Economists associate economic depression with price deflation. However, traditionally, debts that are beyond an economy’s ability to service are inflated away. This suggests that the coming depression will be an inflationary depression. Instead of falling prices mitigating the effects of falling employment, higher prices will go hand in hand with rising unemployment--a situation worse than the Great Depression.


"Instead of falling prices mitigating the effects of falling employment, higher prices will go hand in hand with rising unemployment . . ."

I guess that means that the unemployed will have to be selling $10 apples on streetcorners.

During the last Great Depression, a good percentage of the unemployed families followed crops around the country, seeking work in the fields and canneries of America. Unfortunately this time around, those jobs have already been taken.

Why, that's the very same Paul Craig Roberts who is a frequent guest on the infamous Alex Jones Show, and a frequent commentator on Alex's "Infowars" website !

You wouldn't be associating with those awful, paranoid Libertarians and their talk of Fascist shadow governments, European usury cartels and false left/right dichotomies, would you Tensk ? Because that's just crazy talk.

All kidding aside, Roberts is on our side these days. Strong words and good medicine for very scary times.

Me, I've been studying up on the impending COMEX default on precious metals, and the ominous, rapid upswing in PM lease rates as of late. Perhaps as much as a 50% probability of occurring this December when the contracts are up. If ever there was a canary in the financial coal mine, that is it.

Think Weimar Republic circa 1923, or Argentina during the height of the panic almost a decade ago.
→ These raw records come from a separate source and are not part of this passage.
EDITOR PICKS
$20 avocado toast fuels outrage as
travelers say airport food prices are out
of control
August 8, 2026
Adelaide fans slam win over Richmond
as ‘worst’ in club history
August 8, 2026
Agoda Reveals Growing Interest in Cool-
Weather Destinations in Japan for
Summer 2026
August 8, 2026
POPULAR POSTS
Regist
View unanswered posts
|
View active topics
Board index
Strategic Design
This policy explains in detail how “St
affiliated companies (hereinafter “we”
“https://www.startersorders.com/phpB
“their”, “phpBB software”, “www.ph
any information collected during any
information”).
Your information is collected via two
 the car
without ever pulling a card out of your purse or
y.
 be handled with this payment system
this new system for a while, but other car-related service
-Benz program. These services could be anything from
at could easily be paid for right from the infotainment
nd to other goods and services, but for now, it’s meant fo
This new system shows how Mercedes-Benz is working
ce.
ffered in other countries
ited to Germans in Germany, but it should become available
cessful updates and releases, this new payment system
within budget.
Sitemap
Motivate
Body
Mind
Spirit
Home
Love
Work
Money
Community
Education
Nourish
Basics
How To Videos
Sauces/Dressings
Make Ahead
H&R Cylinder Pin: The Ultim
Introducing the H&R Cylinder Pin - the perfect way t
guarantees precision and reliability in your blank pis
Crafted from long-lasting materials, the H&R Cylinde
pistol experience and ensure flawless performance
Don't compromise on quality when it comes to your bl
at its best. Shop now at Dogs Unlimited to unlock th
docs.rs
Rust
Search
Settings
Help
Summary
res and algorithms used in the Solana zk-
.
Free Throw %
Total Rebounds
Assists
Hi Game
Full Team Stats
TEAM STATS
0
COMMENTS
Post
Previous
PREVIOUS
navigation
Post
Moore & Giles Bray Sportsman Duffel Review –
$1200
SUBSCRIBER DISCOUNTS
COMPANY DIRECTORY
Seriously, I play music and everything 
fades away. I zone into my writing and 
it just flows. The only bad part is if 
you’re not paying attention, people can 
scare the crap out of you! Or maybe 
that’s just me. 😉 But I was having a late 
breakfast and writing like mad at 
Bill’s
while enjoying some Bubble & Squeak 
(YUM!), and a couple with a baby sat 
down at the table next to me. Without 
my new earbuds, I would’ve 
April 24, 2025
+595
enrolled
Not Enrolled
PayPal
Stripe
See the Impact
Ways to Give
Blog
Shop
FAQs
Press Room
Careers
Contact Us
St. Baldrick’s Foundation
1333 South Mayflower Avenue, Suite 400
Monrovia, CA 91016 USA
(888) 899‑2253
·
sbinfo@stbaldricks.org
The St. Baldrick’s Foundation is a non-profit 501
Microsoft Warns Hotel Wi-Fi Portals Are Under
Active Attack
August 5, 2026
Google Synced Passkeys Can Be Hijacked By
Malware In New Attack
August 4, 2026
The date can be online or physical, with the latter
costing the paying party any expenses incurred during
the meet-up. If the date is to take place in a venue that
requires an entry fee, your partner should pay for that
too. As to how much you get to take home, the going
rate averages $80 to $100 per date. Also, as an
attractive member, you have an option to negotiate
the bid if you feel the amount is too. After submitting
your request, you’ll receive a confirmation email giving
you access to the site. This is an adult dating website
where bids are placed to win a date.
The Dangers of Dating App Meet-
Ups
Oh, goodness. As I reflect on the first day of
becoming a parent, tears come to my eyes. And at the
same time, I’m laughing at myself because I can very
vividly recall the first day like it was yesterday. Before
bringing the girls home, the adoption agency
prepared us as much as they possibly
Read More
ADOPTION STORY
Severe Recession and Hyperinflation are not contradictory, as much as we have been led to believe such is true.

I think it's really a shame that Mayor Potter didn't have the walnuts to tackle the police/fire pension problem. He and Randy had the clout to make the tough love appeal and get some concessions, but in the end their conflicts of interest got the best of them.

Just one more set of reasons why I'm really glad we're retiring at the end of 2009 and will be long gone from Portland by 2010.

"... retiring at the end of 2009 ..."

Oh yeah, I got one of my "prophetic visions" recently, and thought someone (in leadership) should tell everybody there ain't no Social Security 'thing' after all -- that didn't work out after 70 years; so it's like, 'sorry if lotsa folks been working, waiting, all their life to be 67 and retired, to start living.' The generation before the baby boomers is the only one that there's funds for.

"... talk of Fascist shadow governments ..."

Another recent 'epiphany,' only this one is bumpersticker-size: Dubya is a tool.

"He and Randy had the clout to make the tough love appeal and get some concessions, "

I believe Randy designed the program and had full knowledge of what a sweet deal it was. Besides tehy are both (Potter and Leonard) beneficiiaries, so would you relaly expect them to cut off thegravy train?

Promises are the easiest thing for politicians to make. Paying off those pensions, well, that will be a little harder. The citizens of Portland will just have to man up and pay the bill. Keep electing idiots like Sam and the bill will keep going higher. Can't say the folks who live in Portland appear all that bright but I guess they feel good about themselves at least.

"However, traditionally, debts that are beyond an economy’s ability to service are inflated away."

Well its not working so far. Deflation is most definitely winning.

My pension failed. So why should I pay for some other dummies pension in the form of a BAILOUT. Please pay me too!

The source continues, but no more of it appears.